Thursday, July 31, 2008

Crash course in Debugging

Debugging sucks. After implanting the new memory manager into the interpreter nothing worked at first. And after over a week spent on debugging, it is still not working. But yesterday I had a good run and slayed over half a dozen bugs. Feels good.

This is my crash course in GDB. I used GDB before occasionally, but I was always starting from zero because I use it so infrequently. This time around there are so many bugs to hunt down that I really need to use a lot of GDB's capabilities and I need to use it for a while! That's how you learn a tool really well.

Tuesday, July 8, 2008

Easier tracking of transient objects

My API for tracking transient objects in MM is a little different from Nickle's.

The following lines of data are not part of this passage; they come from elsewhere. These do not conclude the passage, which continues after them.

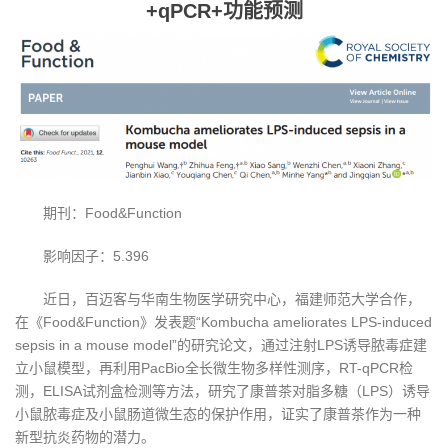
+qPCR+功能预测
期刊：Food&Function
影响因子：5.396
近日，百迈客与华南生物医学研究中心，福建师范大学合作，
在《Food&Function》发表题“Kombucha ameliorates LPS-induced
sepsis in a mouse model”的研究论文，通过注射LPS诱导脓毒症建
立小鼠模型，再利用PacBio全长微生物多样性测序，RT-qPCR检
测，ELISA试剂盒检测等方法，研究了康普茶对脂多糖（LPS）诱导
小鼠脓毒症及小鼠肠道微生态的保护作用，证实了康普茶作为一种
新型抗炎药物的潜力。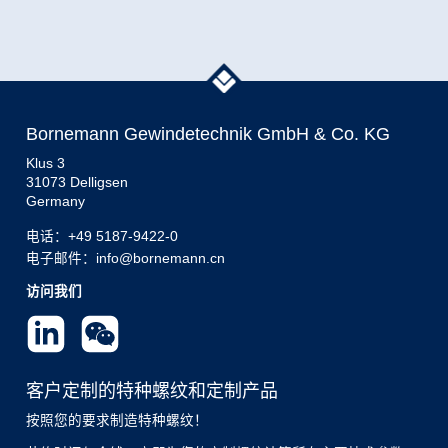
Bornemann Gewindetechnik GmbH & Co. KG
Klus 3
31073 Delligsen
Germany
电话：
+49 5187-9422-0
电子邮件：info@bornemann.cn
访问我们
客户定制的特种螺纹和定制产品
按照您的要求制造特种螺纹！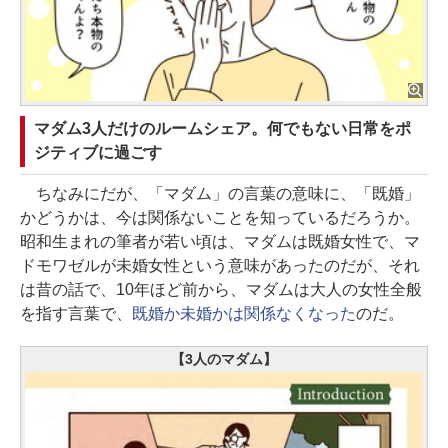
マダム3人だけのルームシェア。何でもない日常をポ
ジティブに過ごす
ちなみにだが、「マダム」の言葉の意味に、「既婚」
かどうかは、今は関係ないことを知っているだろうか。
昭和生まれの筆者が若い頃は、マダムは既婚女性で、マ
ドモワゼルが未婚女性という意味があったのだが、それ
は昔の話で、10年ほど前から、マダムは大人の女性全般
を指す言葉で、
既婚か未婚かは関係なくなった
のだ。
【3人のマダム】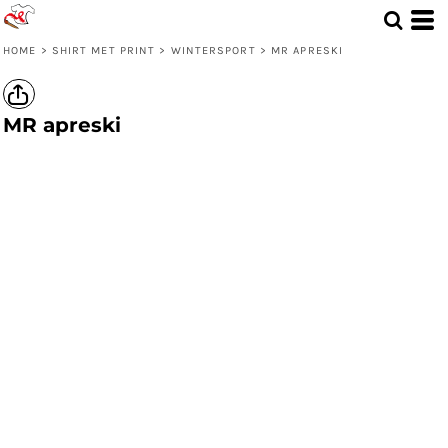
HOME
>
SHIRT MET PRINT
>
WINTERSPORT
>
MR APRESKI
MR apreski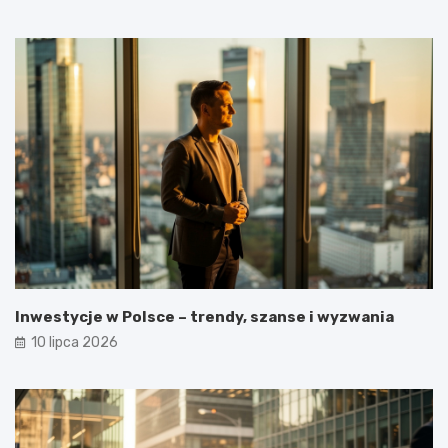
Inwestycje w Polsce – trendy, szanse i wyzwania
10 lipca 2026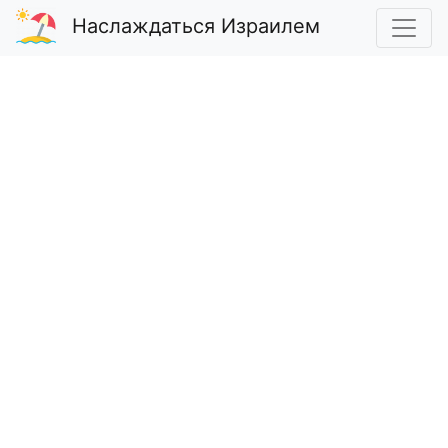
Наслаждаться Израилем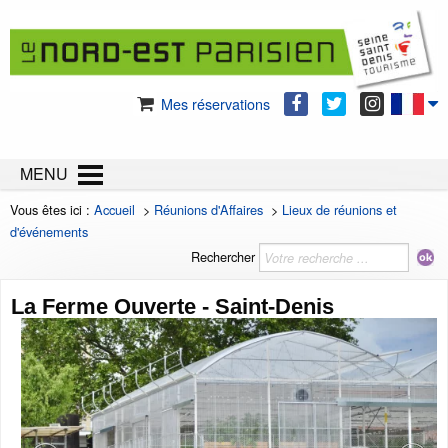
Mes réservations
MENU
Vous êtes ici :
Accueil
>
Réunions d'Affaires
>
Lieux de réunions et
d'événements
Rechercher
La Ferme Ouverte - Saint-Denis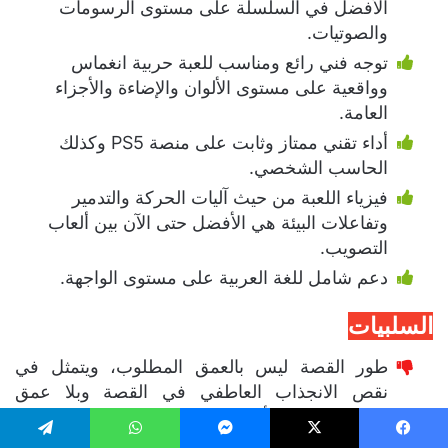
الأفضل في السلسلة على مستوى الرسومات
والصوتيات.
توجه فني رائع ومناسب للعبة حربية انغماس
وواقعية على مستوى الألوان والإضاءة والأجزاء
العامة.
أداء تقني ممتاز وثابت على منصة PS5 وكذلك
الحاسب الشخصي.
فيزياء اللعبة من حيث آليات الحركة والتدمير
وتفاعلات البيئة هي الأفضل حتى الآن بين ألعاب
التصويب.
دعم شامل للغة العربية على مستوى الواجهة.
السلبيات
طور القصة ليس بالعمق المطلوب، ويتمثل في
نقص الانجذاب العاطفي في القصة وبلا عمق
إنساني، وتشعر أن المعارك فيها ذات طابع تعليمي
(Tutorial) أكثر.
يسبوك
‫X
ماسنجر
واتساب
تيلقرام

Consider the three following functions.
char *a (int n)
{
assert(n>=0);
char *s = mm_allocv(mt_blob, n+1);
s[n] = '\0';
return s;
}

char *b (date_t d)
{
char *s = a(127);
sprintf(s, "Hello world on %s.\n", date2str(d));
return s;
}

char *c (date_t d)
{
MM_ANCHORED;
char *s = a(127);
sprintf(s, "Hello world on %s.\n", date2str(d));
MM_RETURN(s);
}

Functions b and c are almost the same, except that in c the body is what I call an "anchored scope". Neither b nor c call an allocation function directly, but a does.

Now, will mm_allocv in a push the address of the allocated memory onto the transient object stack or not? It depends. If you are not in an anchored scope and call a or b, then it won't. If you call c, it will. In other words, the allocation functions have context-dependent behavior: they push new addresses when executed in an anchored scope and don't push otherwise. Along the same lines, when exiting an anchored scope with MM_RETURN, the returned object will be pushed only if the return is into an(other) anchored scope.

I believe this behavior is more useful than that of the Nickle system. There are lots of little functions in Lush who create a new object. They typically do one or a small number of allocations and then initialize the object. I do not need to fortify all these functions with MM_ANCHORED, it is good enough to do it to the functions that call such constructor functions. In essence, I believe I will need to use MM_ANCHORED and company less often and will find it easier to write correct code when using it.

Wednesday, July 2, 2008

Destructors and Finalizers

As Hans Boehm argues in a recent paper, finalizers should run asynchronously to the client code. I will support this in my memory manager by queuing up finalization-ready objects and leave it to the client to actually run the finalizers through the API mm_run_pending_finalizer.

Lush "OO objects" may have a destructor method. For stack-allocated objects, the destructor method should be invoked when the object goes out of scope. For heap-allocated objects, the destructor method should invoked after the object becomes unreachable. In other words, "OO objects" need a finalizer, and one of its jobs is to call the object's destructor method. This makes clear that, when there are several finalization-ready objects, the order of finalizer invocation is important.

Current Lush has a facility for registering "finalizers" with individual objects. These are used to notify other objects that hold a weak reference to an object. For instance, a hash table may hold weak references to key objects, and events in the event queue hold a weak reference to an event handler object. The "finalizers" registered by the hash table and by the event queue do not look at the object, but only need to know an object's identity to update the hash table, or event queue, respectively. I would call them "notifiers" rather than "finalizers".

To support this mechanism for maintaining weak references I am extending the memory manager API by a new function mm_notify. This function will just mark a managed object. When the object has become unreachable and when it is about to be reclaimed by the memory manager, a notification function is called with the object's address as argument. The notification function is not specific to an individual object or an object's type and it needs to be given to mm_init when the system is initialized.